## TASK TO COMPLETE:
For the entries that follow, produce an exact copy with no pictures in it.

## INFORMATION SHOWN:
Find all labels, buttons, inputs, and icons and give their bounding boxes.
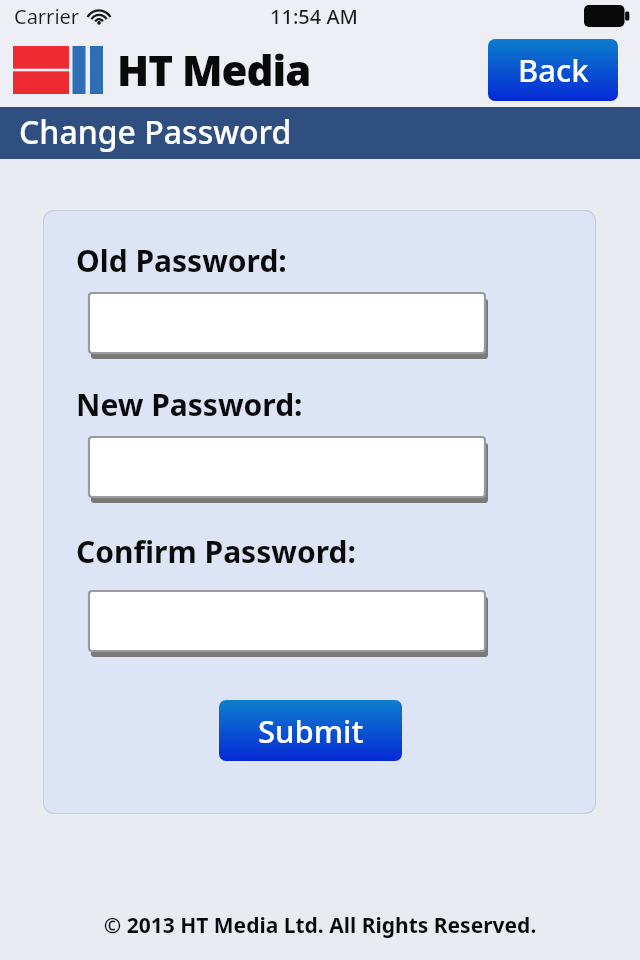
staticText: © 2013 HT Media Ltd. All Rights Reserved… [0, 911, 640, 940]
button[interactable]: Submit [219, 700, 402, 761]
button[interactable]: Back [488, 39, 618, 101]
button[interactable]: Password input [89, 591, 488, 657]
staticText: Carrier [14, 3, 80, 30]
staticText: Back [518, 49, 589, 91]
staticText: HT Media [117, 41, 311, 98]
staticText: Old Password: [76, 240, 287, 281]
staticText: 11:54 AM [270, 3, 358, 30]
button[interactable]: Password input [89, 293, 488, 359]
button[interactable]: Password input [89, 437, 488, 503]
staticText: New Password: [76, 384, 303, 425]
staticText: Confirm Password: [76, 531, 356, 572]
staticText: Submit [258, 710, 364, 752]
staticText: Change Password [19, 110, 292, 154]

## RESPONSE:
Find all labels, buttons, inputs, and icons and give their bounding boxes.
staticText: © 2013 HT Media Ltd. All Rights Reserved… [0, 911, 640, 940]
button[interactable]: Submit [219, 700, 402, 761]
button[interactable]: Back [488, 39, 618, 101]
button[interactable]: Password input [89, 591, 488, 657]
staticText: Carrier [14, 3, 80, 30]
staticText: Back [518, 49, 589, 91]
staticText: HT Media [117, 41, 311, 98]
staticText: Old Password: [76, 240, 287, 281]
staticText: 11:54 AM [270, 3, 358, 30]
button[interactable]: Password input [89, 293, 488, 359]
button[interactable]: Password input [89, 437, 488, 503]
staticText: New Password: [76, 384, 303, 425]
staticText: Confirm Password: [76, 531, 356, 572]
staticText: Submit [258, 710, 364, 752]
staticText: Change Password [19, 110, 292, 154]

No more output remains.